Die Mädels fingen allesamt an zu kreischen und das in einer Lautstärke, die selbst Klemenz von seinem Handy aufschauen ließ.

„Das heißt aber nicht, dass du genommen wirst!" Benno verdrehte die Augen.

„Aber sie hat eine Chance, sei nicht so ein Blödmann und freu dich mit ihr", maulte Chloe Benno an.

Rahel sah kurz zur Seite zu Benno. Sie wusste einfach nicht, was er für ein Problem mit ihrem Tanzen hatte. Anscheinend nervte es ihn, dass sie nicht immer Zeit hatte oder ihn schien zu stören, dass sie unbedingt nach London zu UCoP wollte.

Doch sie ließ sich jetzt durch ihn nicht die Laune verderben und grinste weiter. „Also wenn ich das Casting geschafft habe, kommt ein zweites und dann geht es nach London zum Casting", erklärte sie.

„Und dann wirst du genommen, kommst zu Alpha, also gleich ins beste Team, und tanzt mit Henry!" Chantal klatschte begeistert in die Hände.
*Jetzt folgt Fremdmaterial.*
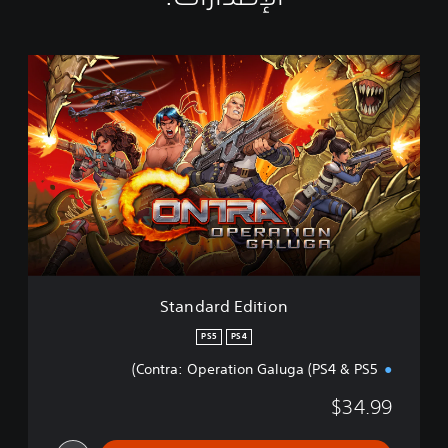
S
t
a
n
d
a
r
d
E
d
i
t
i
Standard Edition
o
n
PS5
PS4
Contra: Operation Galuga (PS4 & PS5)
$34.99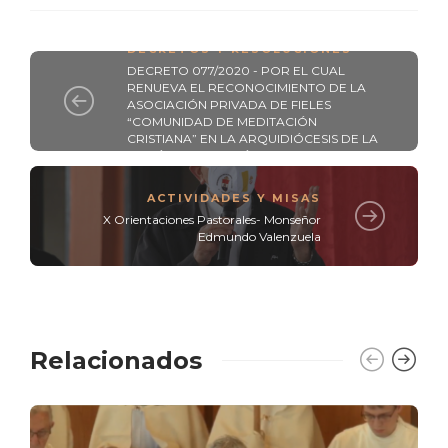
DECRETOS Y RESOLUCIONES
DECRETO 077/2020 - POR EL CUAL
RENUEVA EL RECONOCIMIENTO DE LA
ASOCIACIÓN PRIVADA DE FIELES
“COMUNIDAD DE MEDITACIÓN
CRISTIANA” EN LA ARQUIDIÓCESIS DE LA
SANTÍSIMA ASUNCIÓN.
ACTIVIDADES Y MISAS
X Orientaciones Pastorales- Monseñor
Edmundo Valenzuela
Relacionados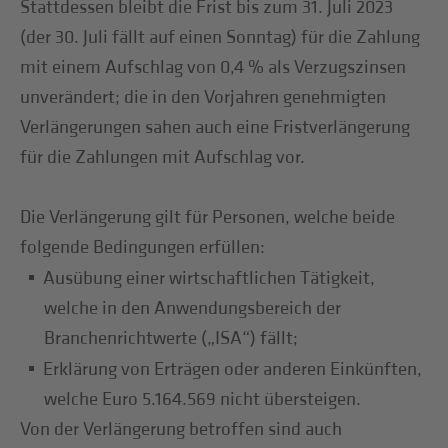
Stattdessen bleibt die Frist bis zum 31. Juli 2023
(der 30. Juli fällt auf einen Sonntag) für die Zahlung
mit einem Aufschlag von 0,4 % als Verzugszinsen
unverändert; die in den Vorjahren genehmigten
Verlängerungen sahen auch eine Fristverlängerung
für die Zahlungen mit Aufschlag vor.
Die Verlängerung gilt für Personen, welche beide
folgende Bedingungen erfüllen:
Ausübung einer wirtschaftlichen Tätigkeit,
welche in den Anwendungsbereich der
Branchenrichtwerte („ISA“) fällt;
Erklärung von Erträgen oder anderen Einkünften,
welche Euro 5.164.569 nicht übersteigen.
Von der Verlängerung betroffen sind auch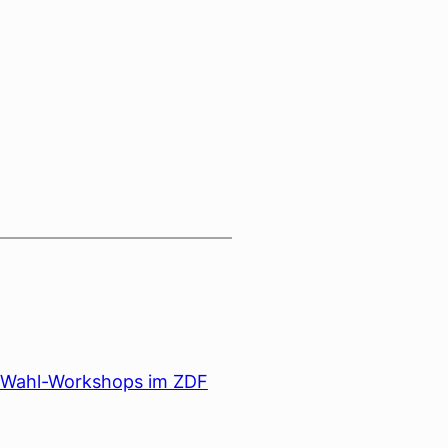
e Wahl-Workshops im ZDF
Alle Mädels begannen sofort zu kichern und seufzen, Rahel auch.

„Also ich versteh ja nicht, was alle an dem Typ so toll finden. Ist der nicht schon echt alt?" Max runzelte die Stirn.
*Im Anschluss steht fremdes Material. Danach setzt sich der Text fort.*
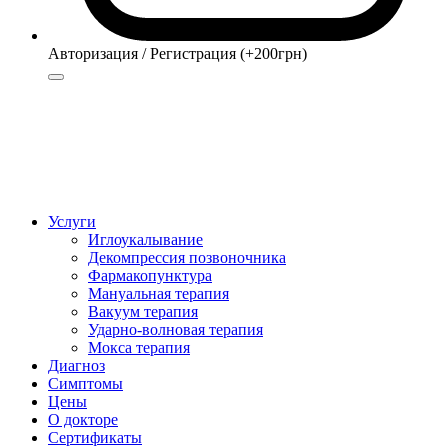
Авторизация / Регистрация (+200грн)
Авторизация
Регистрация (+200грн)
Услуги
Иглоукалывание
Декомпрессия позвоночника
Фармакопунктура
Мануальная терапия
Вакуум терапия
Ударно-волновая терапия
Мокса терапия
Диагноз
Симптомы
Цены
О докторе
Сертификаты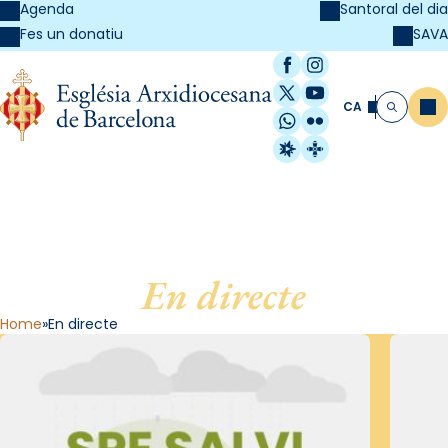
Agenda
Santoral del dia
SAVA
Fes un donatiu
Facebook
Instagram
X / Twitter
YouTube
CA
Me
Cerca
WhatsApp
Flickr
Radio Estel
Catalunya Cristi
En directe
Home
En directe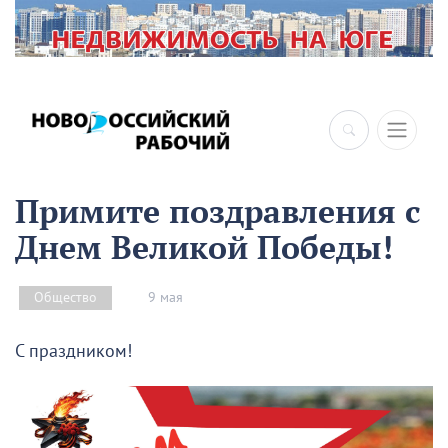
Примите поздравления с
Днем Великой Победы!
9 мая
Общество
С праздником!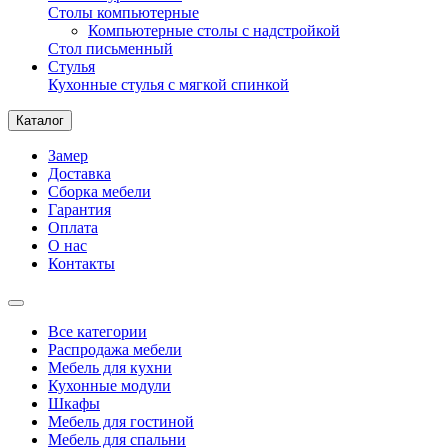
Столы компьютерные
Компьютерные столы с надстройкой
Стол письменный
Стулья
Кухонные стулья с мягкой спинкой
Каталог
Замер
Доставка
Сборка мебели
Гарантия
Оплата
О нас
Контакты
Все категории
Распродажа мебели
Мебель для кухни
Кухонные модули
Шкафы
Мебель для гостиной
Мебель для спальни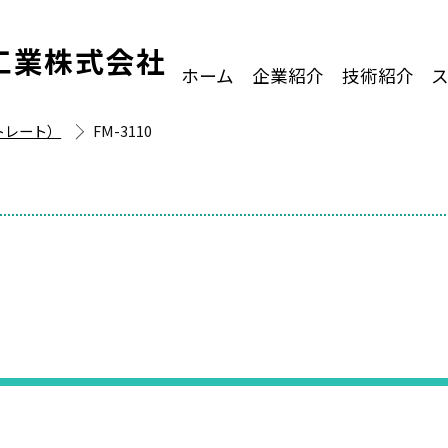
工業株式会社
ホーム
企業紹介
技術紹介
トレート）
FM-3110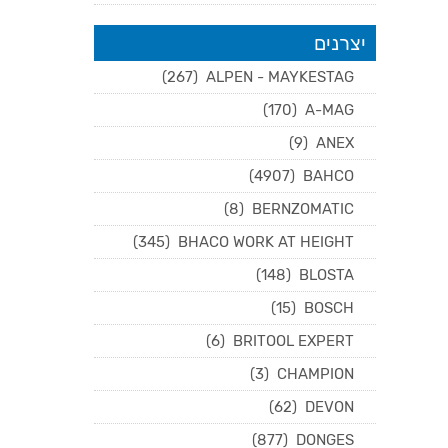
יצרנים
(267)
ALPEN - MAYKESTAG
(170)
A-MAG
(9)
ANEX
(4907)
BAHCO
(8)
BERNZOMATIC
(345)
BHACO WORK AT HEIGHT
(148)
BLOSTA
(15)
BOSCH
(6)
BRITOOL EXPERT
(3)
CHAMPION
(62)
DEVON
(877)
DONGES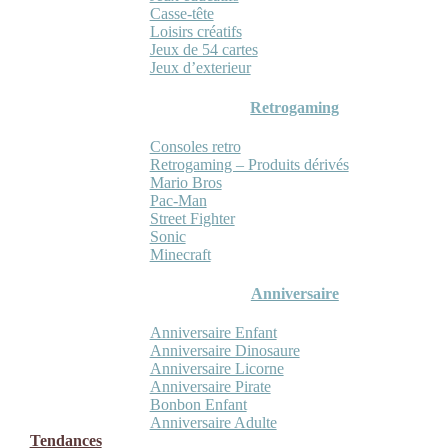
Casse-tête
Loisirs créatifs
Jeux de 54 cartes
Jeux d’exterieur
Retrogaming
Consoles retro
Retrogaming – Produits dérivés
Mario Bros
Pac-Man
Street Fighter
Sonic
Minecraft
Anniversaire
Anniversaire Enfant
Anniversaire Dinosaure
Anniversaire Licorne
Anniversaire Pirate
Bonbon Enfant
Anniversaire Adulte
Tendances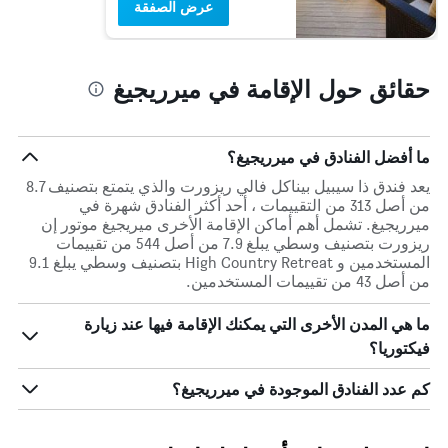
عرض الصفقة
حقائق حول الإقامة في ميرريجيغ
ما أفضل الفنادق في ميرريجيغ؟
يعد فندق ذا سيبيل بيناكل فالي ريزورت والذي يتمتع بتصنيف 8.7
من أصل 313 من التقييمات ، أحد أكثر الفنادق شهرة في
ميرريجيغ. تشمل أهم أماكن الإقامة الأخرى ميريجيغ موتور إن
ريزورت بتصنيف وسطي يبلغ 7.9 من أصل 544 من تقييمات
المستخدمين و High Country Retreat بتصنيف وسطي يبلغ 9.1
من أصل 43 من تقييمات المستخدمين.
ما هي المدن الأخرى التي يمكنك الإقامة فيها عند زيارة
فيكتوريا؟
كم عدد الفنادق الموجودة في ميرريجيغ؟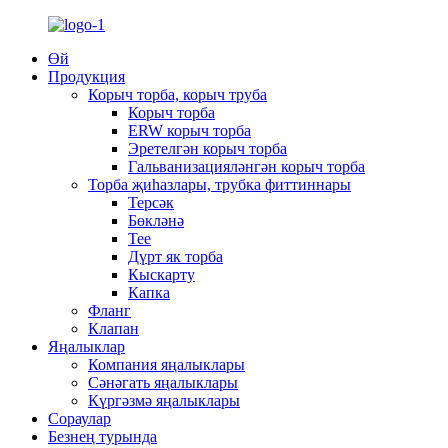
Өй
Продукция
Корыч торба, корыч труба
Корыч торба
ERW корыч торба
Эретелгән корыч торба
Гальванизацияләнгән корыч торба
Торба җиһазлары, трубка фиттиннары
Терсәк
Бөкләнә
Tee
Дүрт як торба
Кыскарту
Капка
Фланг
Клапан
Яңалыклар
Компания яңалыклары
Сәнәгать яңалыклары
Күргәзмә яңалыклары
Сораулар
Безнең турында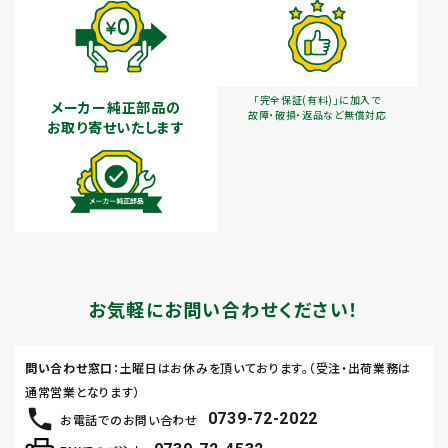
「完全保証(有料)」に加入で
メーカー純正部品の
故障・破損・返品など無償対応
お取り寄せいたします
お気軽にお問い合わせください！
問い合わせ窓口
：土曜日はお休みを頂いております。（受注・出荷業務は
通常営業となります）
0739-72-2022
お電話でのお問い合わせ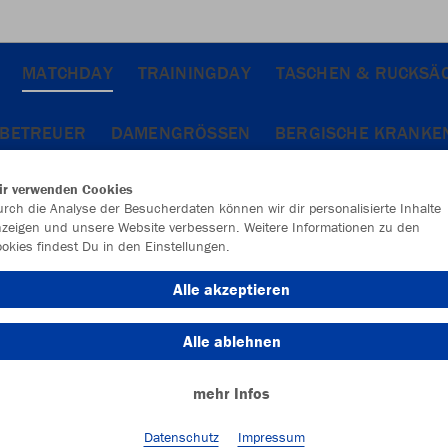
MATCHDAY
TRAININGDAY
TASCHEN & RUCKSÄ
 BETREUER
DAMENGRÖSSEN
BERGISCHE KRANKE
ir verwenden Cookies
rch die Analyse der Besucherdaten können wir dir personalisierte Inhalte
zeigen und unsere Website verbessern. Weitere Informationen zu den
okies findest Du in den Einstellungen.
Alle akzeptieren
Alle ablehnen
mehr Infos
Datenschutz
Impressum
„Er ist Anfang 20, im perfekten Alter und nicht mehr so ein Milchbubi wie ihr!", meinte Chloe zickig und schwärmte dann vor sich hin, auch wenn Max neben ihr saß.
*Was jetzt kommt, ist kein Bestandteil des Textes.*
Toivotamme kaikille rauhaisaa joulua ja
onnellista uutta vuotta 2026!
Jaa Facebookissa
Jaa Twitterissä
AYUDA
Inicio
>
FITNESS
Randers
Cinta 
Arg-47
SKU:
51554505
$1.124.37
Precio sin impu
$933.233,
„Außerdem sieht keiner so toll aus wie er!", fügte Chantal hinzu.

„Und er hat keine Freundin, keine Tanzpartnerin, kann verdammt gut tanzen, singt himmlisch, ist höllisch reich ...", machte Mandy weiter und hatte recht. Henry, der der Superstar UCoPs war, war all das, von dem sie alle vier träumten, und Rahel war nicht die Einzige, die ein Poster von ihm im Zimmer hängen hatte.

„Boah, wir haben es verstanden." Benno würgte. Er fand das Poster grausig und tolerierte es nur, weil Rahel ihm mit einem langsamen und schmerzhaften Tod gedroht hatte, wenn er es auch nur anrührte.

„Aber er ist wirklich Hammer, das musst selbst du zugeben", murmelte Klemenz plötzlich und Benno stöhnte.

Rahel kicherte noch mehr, selbst die Jungs erkannten, dass Henry außerhalb ihrer Konkurrenz war und damit hatten sie vollkommen recht.